Stateless-lb-frontend
Ingress
Netfilter nfqueue and defragmentation
List the nftables tables, sets and chains:
- chain nfqlb: brings all traffic with any destination IP in the
ipv4-vips
andipv6-vips
sets to the userspace via the nfqueue 0-3
$ kubectl exec -it stateless-lb-frontend-attractor-a-1-ghi -n red -- nft list ruleset
table inet meridio-nfqlb {
set ipv4-vips {
type ipv4_addr
flags interval
elements = { 20.0.0.1 }
}
set ipv6-vips {
type ipv6_addr
flags interval
elements = { 2000::1 }
}
chain nfqlb {
type filter hook prerouting priority filter; policy accept;
ip daddr @ipv4-vips counter packets 0 bytes 0 queue to 0-3
ip6 daddr @ipv6-vips counter packets 0 bytes 0 queue to 0-3
}
chain nfqlb-local {
type filter hook output priority filter; policy accept;
meta l4proto icmp ip daddr @ipv4-vips counter packets 0 bytes 0 queue to 0-3
meta l4proto ipv6-icmp ip6 daddr @ipv6-vips counter packets 0 bytes 0 queue to 0-3
}
}
table inet meridio-nat {
}
table inet meridio-defrag {
chain pre-defrag {
type filter hook prerouting priority -500; policy accept;
iifname "conduit-a-*" notrack
}
chain in {
type filter hook prerouting priority raw; policy accept;
notrack
ct state untracked accept
}
chain out {
type filter hook output priority raw; policy accept;
notrack
}
}
if nft command is not available, it is also possible to these commands:
- Get the nftables:
cat /etc/nftables.nft
nfqueue-loadbalancer (nfqlb)
Show nfqlb userspace program running and listening on nfqueue 0-3:
$ kubectl exec -it stateless-lb-frontend-attractor-a-1-ghi -n red -- ps
PID USER TIME COMMAND
19 meridio 0:00 nfqlb flowlb --promiscuous_ping --queue=0:3 --qlength=1024
List flows:
$ kubectl exec -it stateless-lb-frontend-attractor-a-1-ghi -n red -- nfqlb flow-list
[{
"name": "tshm-stream-a-i-flow-a-z-tcp",
"priority": 1,
"protocols": [ "tcp" ],
"dests": [
"::ffff:20.0.0.1/128",
"2000::1/128"
],
"dports": [
"4000"
],
"matches_count": 0,
"user_ref": "tshm-stream-a-i"
}]
This flow will be serving in stream-a-i
. It will accept only TCP, any source IP and source port, only vip-a-1-v4
and vip-a-1-v6
as destination IP and only 4000
as destination port.
List registered targets in stream-a-i
:
$ kubectl exec -it stateless-lb-frontend-attractor-a-1-ghi -n red -- nfqlb show --shm=tshm-stream-a-i
m: tshm-stream-a-i
Fw: own=0
Maglev: M=9973, N=100
Lookup: 68 68 68 72 43 61 43 61 72 61 61 72 43 68 61 61 43 43 43 61 72 68 61 43 43...

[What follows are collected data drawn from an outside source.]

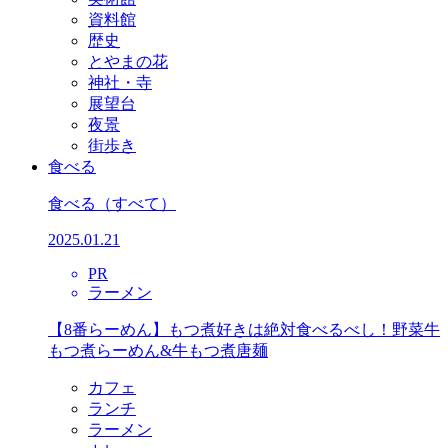
資料館
歴史
とやまの花
神社・寺
展望台
夜景
街歩き
食べる
食べる
（すべて）
2025.01.21
PR
ラーメン
【8番らーめん】もつ煮好きは絶対食べるべし！野菜牛
もつ煮らーめん&牛もつ煮唐麺
カフェ
ランチ
ラーメン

Active: 5044(43) 5062(61) 5069(68) 5073(72)
The 4 Targets are registered (4 identifiers).
Traffic can be captured thanks to nfqlb:
$ kubectl exec -it stateless-lb-frontend-attractor-a-1-ghi -n red -- nfqlb trace-flow-set --name=tshm-stream-a-flow-a
$ kubectl exec -it stateless-lb-frontend-attractor-a-1-ghi -n red -- nfqlb trace --mask=0xffffffff
For more details, see these links:
- https://github.com/Nordix/nfqueue-loadbalancer/blob/1.1.3/log-trace.md#trace
- https://github.com/Nordix/Meridio/tree/v1.0.0/docs/trouble-shooting#flow-trace
NFQLB will then choose a target for the 5-tuple (source/destination ip/port + protocol) and will add a fwmark corresponding to the target identifier to the packet. Then the traffic will go back to the kernel space.
Policy Routing
List the ip rules for IPv4:
$ kubectl exec -it stateless-lb-frontend-attractor-a-1-ghi -n red -- ip rule
96: from all fwmark 0x13d1 lookup 5073
97: from all fwmark 0x13b4 lookup 5044
98: from all fwmark 0x13c6 lookup 5062
99: from all fwmark 0x13cd lookup 5069
There are 4 rules matching the fwmark, each rule correspond to a target and have a corresponding table.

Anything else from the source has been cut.